The MCMC estimation procedure described above is repeated \(M\) times, and the stacked values of the outcomes of each iteration draw can be used to perform an inference. However, the sampler could present label switching problems, and the finite mixture model must be identified through some inequality constraint on the group-specific parameters. To handle label switching in mixture models, we use the identifiability constraint \({\mu }_{1}>{\mu }_{2}>\dots >{\mu }_{K}\) for all \(k=1,\dots ,K\). In other words, the constraint implies that the groups are identified by their level of self-employment productivity.
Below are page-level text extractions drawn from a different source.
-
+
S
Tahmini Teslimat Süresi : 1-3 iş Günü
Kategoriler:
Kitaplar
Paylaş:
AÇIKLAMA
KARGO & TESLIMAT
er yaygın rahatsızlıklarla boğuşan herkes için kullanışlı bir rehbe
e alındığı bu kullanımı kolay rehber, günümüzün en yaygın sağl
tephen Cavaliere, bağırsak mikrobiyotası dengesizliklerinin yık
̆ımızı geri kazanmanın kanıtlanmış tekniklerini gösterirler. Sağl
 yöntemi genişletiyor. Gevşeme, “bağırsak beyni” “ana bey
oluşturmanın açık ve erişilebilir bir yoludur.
Once the model has been identified, we can perform inference regarding which time series belong to which group by using the posterior classification probability. In particular, we can estimate the posterior probability that a time series \({y}_{i}\) belongs to group \(k\) from the MCMC draws by averaging over the \(M\) iterations,

$${P{r}}\left(S_i =k|y_i,{Z}_{i},{\vartheta }, {\lambda}, {\gamma}\right)\approx \frac{1}{M}\sum\nolimits_{{m}=1}^{M}{I}_{\left\{{{S}}_{i}^{\left({m}\right)}={k}\right\}}$$
(6)

2.4 The number of clusters

For exposition purposes, the number of components of the mixture, \(K\), was known. In practice, however, the number of groups will be unknown. To choose the number of groups in a straightforward form, one could select the number of components that maximizes the marginal likelihood from the set \(\{1,\dots ,{K}^{*}\}\), where \({K}^{*}\) is an upper bound. However, this method will result in a model with an arbitrarily large number of groups.
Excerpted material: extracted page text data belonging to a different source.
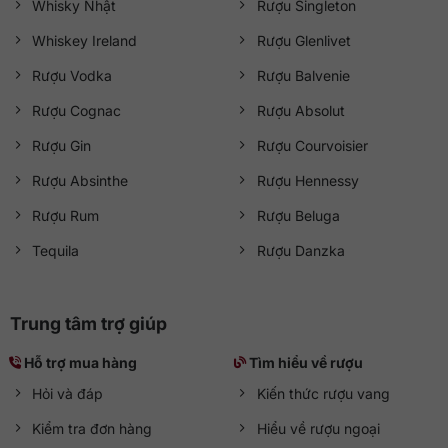
Whisky Nhật
Rượu Singleton
Whiskey Ireland
Rượu Glenlivet
Rượu Vodka
Rượu Balvenie
Rượu Cognac
Rượu Absolut
Rượu Gin
Rượu Courvoisier
Rượu Absinthe
Rượu Hennessy
Rượu Rum
Rượu Beluga
Tequila
Rượu Danzka
Trung tâm trợ giúp
Hỗ trợ mua hàng
Tìm hiểu về rượu
Hỏi và đáp
Kiến thức rượu vang
Kiểm tra đơn hàng
Hiểu về rượu ngoại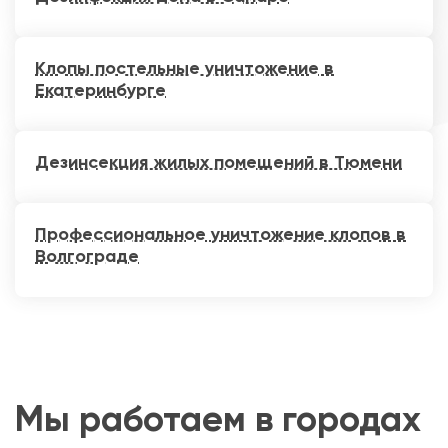
Клопы постельные уничтожение в
Екатеринбурге
Дезинсекция жилых помещений в Тюмени
Профессиональное уничтожение клопов в
Волгограде
Мы работаем в городах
For this reason, we consider selecting the model with the number of groups necessary to maximize the quality of the classification by introducing the entropy of the model. If we call \({EN}_{j}\) the entropy of a model with a fixed number of \(j\) groups, the method would entail selecting \(K\) as the model that minimizes

$${EN}_{j}=-\sum\nolimits_{i=1}^{N}\sum\nolimits_{k=1}^{j}Pr\left({S}_{i}=k|{y}_{i},{Z}_{i},\vartheta ,\lambda ,\gamma \right){\text{log}}Pr\left({S}_{i}=k|{y}_{i},{Z}_{i},\vartheta ,\lambda ,\gamma \right),$$
(7)

for \(j=1,\dots ,{K}^{*}\). In this expression, larger entropy values indicate worse clustering solutions in terms of a quality classification, where the value would be 0 for perfect classification.

3 Empirical results

3.1 Model estimation

Estimation is based on the following priors. For group-specific parameters, we use \(\left({\mu }_{k}, {\alpha }_{k}\right)\sim {\text{N}}\left(0,1000\right)\). The priors of the variances are \({\sigma }^{2}\sim IG(\mathrm{1,1})\), and they are \({\lambda }_{i}\sim G(\mathrm{4,4})\) for the scale parameters. For the parameters of the logistic model, we use the prior \(\gamma \sim N(0,\tau {I}_{g})\), with \(\tau =20\) and \(g=4\). For each run of the MCMC sampler, after conducting a burn-in phase of 2000 iterations to remove dependence on the starting condition, 8000 draws are kept to evaluate the estimation.
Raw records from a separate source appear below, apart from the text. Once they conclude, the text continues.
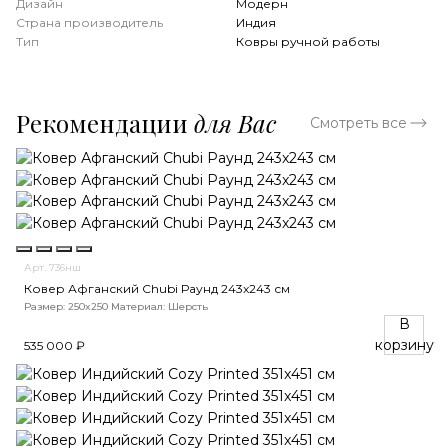
Дизайн
Модерн
Страна производитель
Индия
Тип
Ковры ручной работы
Рекомендации
для Вас
Смотреть все
Арт. 736нш
Ковер Афганский Chubi Раунд 243x243 см
Размер: 250x250
Материал: Шерсть
В
корзину
535 000 ₽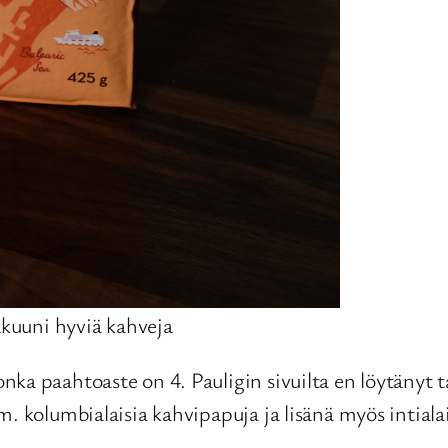
kuuni hyviä kahveja
ka paahtoaste on 4. Pauligin sivuilta en löytänyt t
m. kolumbialaisia kahvipapuja ja lisänä myös intia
To select the number of groups, we set \({K}^{*}=6\). Table 1 presents the results of the marginal likelihood and entropy for models with up to six groups. As expected, the likelihood increases with the number of groups. However, the model specification that divides the data into three separate groups is preferred because this model reaches the lowest entropy value (0.38) among model specifications.

Table 1 Marginal likelihood of various model specifications

Table 2 gives the posterior means of the mean and slope coefficients associated with each of the three idiosyncratic groups, displaying their standard deviations in parentheses indicating that they are all significant at the 5% level. The table shows a division of countries into three distinct groups according to the average and trend of their respective self-employment productivity. The groups are ordered in decreasing order of entrepreneurship productivity levels and trends, with Group 1 being associated with countries with the highest levels of productivity and the steepest tendencies. In Group 2, we find countries with medium levels of productivity and mid-level tendencies. Finally, Group 3 contains the countries with the lowest productivity levels and the flattest tendencies.

Table 2 Group-specific model parameters

To complete the description of the groups, Table 3 illustrates the individual characteristics that drive group formation. For this purpose, the table shows the posterior means of the estimated logistic coefficients that influence the group probabilities and their standard deviations (in parenthesis), with bold indicating that the coefficients are significant at 95% confidence. The structural variables, which appear in columns, represent the averages of unemployment rate, the value added by industry, the Labor Market Rigidity Index, and the Digital Adoption Index.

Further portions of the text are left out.